Now that he is a bit older there is a little more room for manoeuvre but in those early newborn days it took my breath away how this new person was so absolutely dependant on me. A huge challenge but also a huge privilege and adventure.
Taking your child home for the first time: When I found out that I was pregnant homebirth was always at the back of my mind but I thought as a first time mama it probably wouldn’t be possible for me. Then on our first midwife appointment our brilliant midwife offered it as a birthing option just like any other. Her confidence and positivity absolutely normalised the idea for us and, after some discussion, my partner and I agreed that homebirthwas the way we would like to have our baby.
Through our midwife’s support I was lucky enough to birth my son naturally in our bedroom at home. A truly magical and empowering experience that I will always be grateful to her for. Once Robin arrived our midwives stayed for a couple of hours, then they left and it was just us together in our house. It was so surreal that when Jo came home from work because my waters had broken a matter of hours before we had been two, and now we were three.
The hardest parts of being a mother: The fact that it is absolutely unrelenting – it never stops! As he gets older I get more used to this but when he was tiny the new rhythm of life took some getting used to. There really is no downtime and at times when he was newborn I felt like I would have given anything for someone to take him off my hands so my partner and I could take a breath. As a breastfeeding mum I felt this particularly keenly as he has always fed a lot. Taking any time away from him has been impossible. I feel we have forged a brilliant partnership, but the intensity of that hasn’t always been easy.
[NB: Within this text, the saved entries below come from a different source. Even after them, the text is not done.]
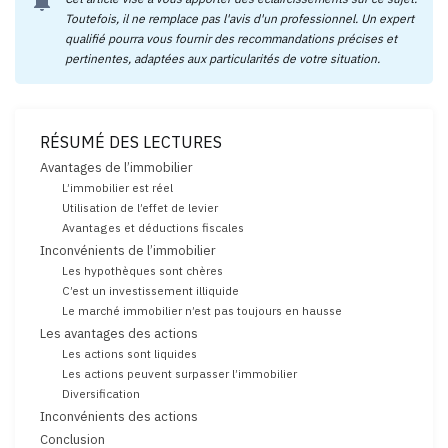
notifications
Toutefois, il ne remplace pas l'avis d'un professionnel. Un expert
qualifié pourra vous fournir des recommandations précises et
pertinentes, adaptées aux particularités de votre situation.
RÉSUMÉ DES LECTURES
Avantages de l’immobilier
L’immobilier est réel
Utilisation de l’effet de levier
Avantages et déductions fiscales
Inconvénients de l’immobilier
Les hypothèques sont chères
C’est un investissement illiquide
Le marché immobilier n’est pas toujours en hausse
Les avantages des actions
Les actions sont liquides
Les actions peuvent surpasser l’immobilier
Diversification
Inconvénients des actions
Conclusion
Before I had Robin I was a freelance theatre director, and that aspect of my life is now turned on its head in many respects. Much of the work I used to do simply isn’t possible anymore. And childcare arrangements for freelancers are not for the fainthearted. I still haven’t figured how that is going to work, but I’m enjoying being a mama at the moment so am not trying to think about it too much right now.
Has becoming a mother changed you? Yes and no. I feel like the same person, but in birthing my son I feel stronger, and more able to take things on. At the same time I can feel more vulnerable and protective – that I want to keep the bad things in the world away from my him. At times the world feels so much more fraught and complicated than it did before. At other times in when I am absorbed in the act of being a mama it feels like the world is simpler, smaller, and less complicated in the fulfilment of this natural act of love.
Hopes for your family: That we can spend as many happy and healthy times together as we possibly can. And that Jo and I can support our son to find his way in the world with both courage and kindness.
What advice would you offer to new and expectant mums? Try not to expect anything. Just take each thing as it comes and embrace it because these are the happy days that you will look back on fondly in years to come. And enjoy the ride however chaotic it may be because wherever it takes you it is the most glorious adventure.